Copy nothing but the text: reproduce each line of the listing exactly and leave the pictures out.

Data to process Block Start

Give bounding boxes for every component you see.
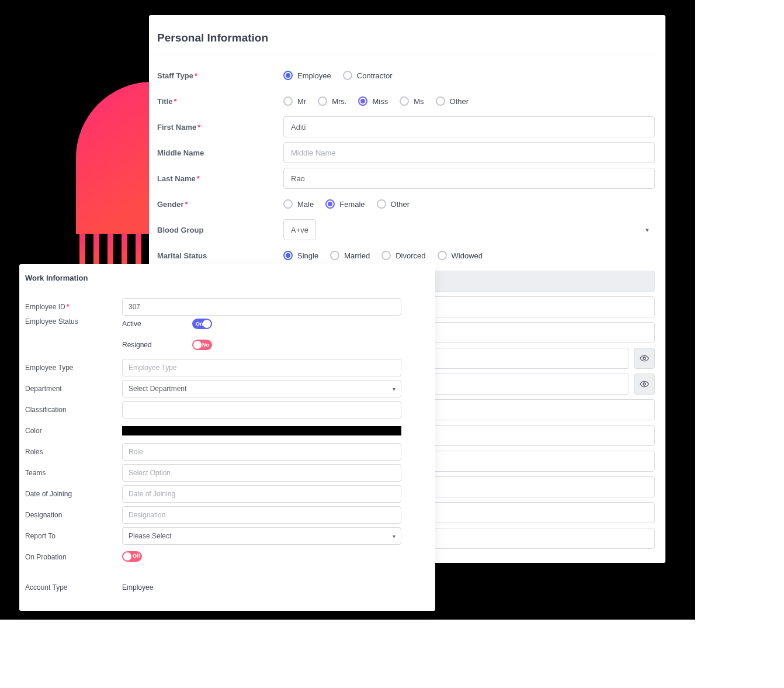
reveal-password-button-2[interactable] — [634, 374, 655, 395]
designation-label: Designation — [25, 511, 122, 519]
roles-label: Roles — [25, 448, 122, 456]
status-resigned-label: Resigned — [122, 341, 157, 349]
teams-label: Teams — [25, 469, 122, 477]
status-active-line: Active On — [122, 319, 401, 329]
employee-status-label: Employee Status — [25, 317, 122, 326]
marital-single-radio[interactable]: Single — [283, 251, 318, 260]
employee-type-input[interactable] — [122, 359, 401, 376]
last-name-row: Last Name* — [156, 165, 655, 191]
blood-group-label: Blood Group — [156, 226, 283, 234]
gender-other-radio[interactable]: Other — [377, 199, 410, 209]
doj-label: Date of Joining — [25, 490, 122, 498]
title-row: Title* Mr Mrs. Miss Ms Other — [156, 88, 655, 114]
employee-id-input[interactable] — [122, 298, 401, 316]
reveal-password-button-1[interactable] — [634, 348, 655, 369]
on-probation-row: On Probation Off — [25, 547, 401, 568]
middle-name-label: Middle Name — [156, 148, 283, 157]
last-name-input[interactable] — [283, 168, 655, 189]
marital-status-label: Marital Status — [156, 251, 283, 260]
blood-group-row: Blood Group A+ve — [156, 217, 655, 243]
account-type-value: Employee — [122, 583, 401, 592]
last-name-label: Last Name* — [156, 174, 283, 183]
marital-divorced-radio[interactable]: Divorced — [381, 251, 425, 260]
work-info-title: Work Information — [25, 274, 401, 288]
status-active-label: Active — [122, 320, 157, 328]
color-row: Color — [25, 420, 401, 441]
department-select[interactable]: Select Department — [122, 380, 401, 397]
employee-id-row: Employee ID* — [25, 296, 401, 317]
roles-input[interactable] — [122, 443, 401, 461]
first-name-label: First Name* — [156, 123, 283, 132]
report-to-row: Report To Please Select — [25, 525, 401, 547]
title-miss-radio[interactable]: Miss — [358, 96, 388, 106]
title-other-radio[interactable]: Other — [436, 96, 469, 106]
svg-point-0 — [643, 357, 646, 359]
blood-group-select[interactable]: A+ve — [283, 219, 316, 240]
color-swatch[interactable] — [122, 426, 401, 435]
on-probation-label: On Probation — [25, 553, 122, 561]
title-label: Title* — [156, 97, 283, 106]
classification-label: Classification — [25, 406, 122, 414]
gender-row: Gender* Male Female Other — [156, 191, 655, 217]
marital-married-radio[interactable]: Married — [330, 251, 370, 260]
blood-group-select-wrap: A+ve — [283, 219, 655, 240]
svg-point-1 — [643, 383, 646, 385]
marital-status-radio-group: Single Married Divorced Widowed — [283, 251, 483, 260]
color-label: Color — [25, 427, 122, 435]
staff-type-label: Staff Type* — [156, 71, 283, 80]
account-type-label: Account Type — [25, 583, 122, 592]
gender-female-radio[interactable]: Female — [325, 199, 365, 209]
title-mrs-radio[interactable]: Mrs. — [318, 96, 346, 106]
staff-type-radio-group: Employee Contractor — [283, 71, 393, 80]
designation-row: Designation — [25, 504, 401, 525]
classification-row: Classification — [25, 399, 401, 420]
eye-icon — [640, 379, 649, 389]
middle-name-row: Middle Name — [156, 140, 655, 165]
teams-input[interactable] — [122, 464, 401, 482]
middle-name-input[interactable] — [283, 142, 655, 163]
employee-status-row: Employee Status Active On Resigned No — [25, 317, 401, 357]
designation-input[interactable] — [122, 506, 401, 524]
doj-row: Date of Joining — [25, 483, 401, 504]
title-mr-radio[interactable]: Mr — [283, 96, 306, 106]
report-to-label: Report To — [25, 532, 122, 540]
staff-type-contractor-radio[interactable]: Contractor — [343, 71, 393, 80]
staff-type-row: Staff Type* Employee Contractor — [156, 63, 655, 88]
employee-id-label: Employee ID* — [25, 303, 122, 311]
classification-input[interactable] — [122, 401, 401, 419]
gender-label: Gender* — [156, 200, 283, 209]
status-active-toggle[interactable]: On — [192, 319, 212, 329]
employee-type-row: Employee Type — [25, 357, 401, 378]
status-resigned-toggle[interactable]: No — [192, 340, 212, 350]
department-label: Department — [25, 385, 122, 393]
work-info-panel: Work Information Employee ID* Employee S… — [19, 264, 435, 611]
title-ms-radio[interactable]: Ms — [400, 96, 424, 106]
on-probation-toggle[interactable]: Off — [122, 551, 142, 562]
gender-radio-group: Male Female Other — [283, 199, 410, 209]
personal-info-title: Personal Information — [156, 32, 655, 54]
first-name-row: First Name* — [156, 114, 655, 140]
status-resigned-line: Resigned No — [122, 340, 401, 350]
marital-widowed-radio[interactable]: Widowed — [438, 251, 483, 260]
decorative-blob — [76, 82, 152, 234]
doj-input[interactable] — [122, 485, 401, 503]
report-to-select[interactable]: Please Select — [122, 527, 401, 545]
department-row: Department Select Department — [25, 378, 401, 399]
gender-male-radio[interactable]: Male — [283, 199, 314, 209]
eye-icon — [640, 354, 649, 363]
staff-type-employee-radio[interactable]: Employee — [283, 71, 331, 80]
roles-row: Roles — [25, 441, 401, 462]
title-radio-group: Mr Mrs. Miss Ms Other — [283, 96, 469, 106]
employee-type-label: Employee Type — [25, 364, 122, 372]
account-type-row: Account Type Employee — [25, 577, 401, 598]
first-name-input[interactable] — [283, 116, 655, 137]
teams-row: Teams — [25, 462, 401, 483]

Data to process Block End

§ **Output for this exercise**:
Give bounding boxes for every component you see.
reveal-password-button-2[interactable] — [634, 374, 655, 395]
designation-label: Designation — [25, 511, 122, 519]
roles-label: Roles — [25, 448, 122, 456]
status-resigned-label: Resigned — [122, 341, 157, 349]
teams-label: Teams — [25, 469, 122, 477]
status-active-line: Active On — [122, 319, 401, 329]
employee-status-label: Employee Status — [25, 317, 122, 326]
marital-single-radio[interactable]: Single — [283, 251, 318, 260]
employee-type-input[interactable] — [122, 359, 401, 376]
last-name-row: Last Name* — [156, 165, 655, 191]
blood-group-label: Blood Group — [156, 226, 283, 234]
gender-other-radio[interactable]: Other — [377, 199, 410, 209]
doj-label: Date of Joining — [25, 490, 122, 498]
title-row: Title* Mr Mrs. Miss Ms Other — [156, 88, 655, 114]
employee-id-input[interactable] — [122, 298, 401, 316]
reveal-password-button-1[interactable] — [634, 348, 655, 369]
on-probation-row: On Probation Off — [25, 547, 401, 568]
middle-name-label: Middle Name — [156, 148, 283, 157]
last-name-input[interactable] — [283, 168, 655, 189]
marital-status-label: Marital Status — [156, 251, 283, 260]
blood-group-row: Blood Group A+ve — [156, 217, 655, 243]
account-type-value: Employee — [122, 583, 401, 592]
last-name-label: Last Name* — [156, 174, 283, 183]
marital-divorced-radio[interactable]: Divorced — [381, 251, 425, 260]
work-info-title: Work Information — [25, 274, 401, 288]
status-active-label: Active — [122, 320, 157, 328]
color-row: Color — [25, 420, 401, 441]
department-select[interactable]: Select Department — [122, 380, 401, 397]
employee-id-row: Employee ID* — [25, 296, 401, 317]
roles-input[interactable] — [122, 443, 401, 461]
first-name-label: First Name* — [156, 123, 283, 132]
report-to-row: Report To Please Select — [25, 525, 401, 547]
title-miss-radio[interactable]: Miss — [358, 96, 388, 106]
title-other-radio[interactable]: Other — [436, 96, 469, 106]
svg-point-0 — [643, 357, 646, 359]
blood-group-select[interactable]: A+ve — [283, 219, 316, 240]
color-swatch[interactable] — [122, 426, 401, 435]
on-probation-label: On Probation — [25, 553, 122, 561]
title-label: Title* — [156, 97, 283, 106]
classification-label: Classification — [25, 406, 122, 414]
gender-row: Gender* Male Female Other — [156, 191, 655, 217]
marital-married-radio[interactable]: Married — [330, 251, 370, 260]
blood-group-select-wrap: A+ve — [283, 219, 655, 240]
svg-point-1 — [643, 383, 646, 385]
marital-status-radio-group: Single Married Divorced Widowed — [283, 251, 483, 260]
color-label: Color — [25, 427, 122, 435]
staff-type-label: Staff Type* — [156, 71, 283, 80]
account-type-label: Account Type — [25, 583, 122, 592]
gender-female-radio[interactable]: Female — [325, 199, 365, 209]
title-mrs-radio[interactable]: Mrs. — [318, 96, 346, 106]
staff-type-radio-group: Employee Contractor — [283, 71, 393, 80]
designation-row: Designation — [25, 504, 401, 525]
classification-row: Classification — [25, 399, 401, 420]
eye-icon — [640, 379, 649, 389]
middle-name-row: Middle Name — [156, 140, 655, 165]
teams-input[interactable] — [122, 464, 401, 482]
middle-name-input[interactable] — [283, 142, 655, 163]
employee-status-row: Employee Status Active On Resigned No — [25, 317, 401, 357]
designation-input[interactable] — [122, 506, 401, 524]
doj-row: Date of Joining — [25, 483, 401, 504]
title-mr-radio[interactable]: Mr — [283, 96, 306, 106]
report-to-label: Report To — [25, 532, 122, 540]
staff-type-contractor-radio[interactable]: Contractor — [343, 71, 393, 80]
staff-type-row: Staff Type* Employee Contractor — [156, 63, 655, 88]
employee-id-label: Employee ID* — [25, 303, 122, 311]
classification-input[interactable] — [122, 401, 401, 419]
gender-label: Gender* — [156, 200, 283, 209]
status-active-toggle[interactable]: On — [192, 319, 212, 329]
employee-type-row: Employee Type — [25, 357, 401, 378]
status-resigned-toggle[interactable]: No — [192, 340, 212, 350]
department-label: Department — [25, 385, 122, 393]
work-info-panel: Work Information Employee ID* Employee S… — [19, 264, 435, 611]
title-ms-radio[interactable]: Ms — [400, 96, 424, 106]
on-probation-toggle[interactable]: Off — [122, 551, 142, 562]
gender-radio-group: Male Female Other — [283, 199, 410, 209]
personal-info-title: Personal Information — [156, 32, 655, 54]
first-name-row: First Name* — [156, 114, 655, 140]
status-resigned-line: Resigned No — [122, 340, 401, 350]
marital-widowed-radio[interactable]: Widowed — [438, 251, 483, 260]
decorative-blob — [76, 82, 152, 234]
doj-input[interactable] — [122, 485, 401, 503]
report-to-select[interactable]: Please Select — [122, 527, 401, 545]
department-row: Department Select Department — [25, 378, 401, 399]
gender-male-radio[interactable]: Male — [283, 199, 314, 209]
eye-icon — [640, 354, 649, 363]
staff-type-employee-radio[interactable]: Employee — [283, 71, 331, 80]
roles-row: Roles — [25, 441, 401, 462]
title-radio-group: Mr Mrs. Miss Ms Other — [283, 96, 469, 106]
employee-type-label: Employee Type — [25, 364, 122, 372]
account-type-row: Account Type Employee — [25, 577, 401, 598]
first-name-input[interactable] — [283, 116, 655, 137]
teams-row: Teams — [25, 462, 401, 483]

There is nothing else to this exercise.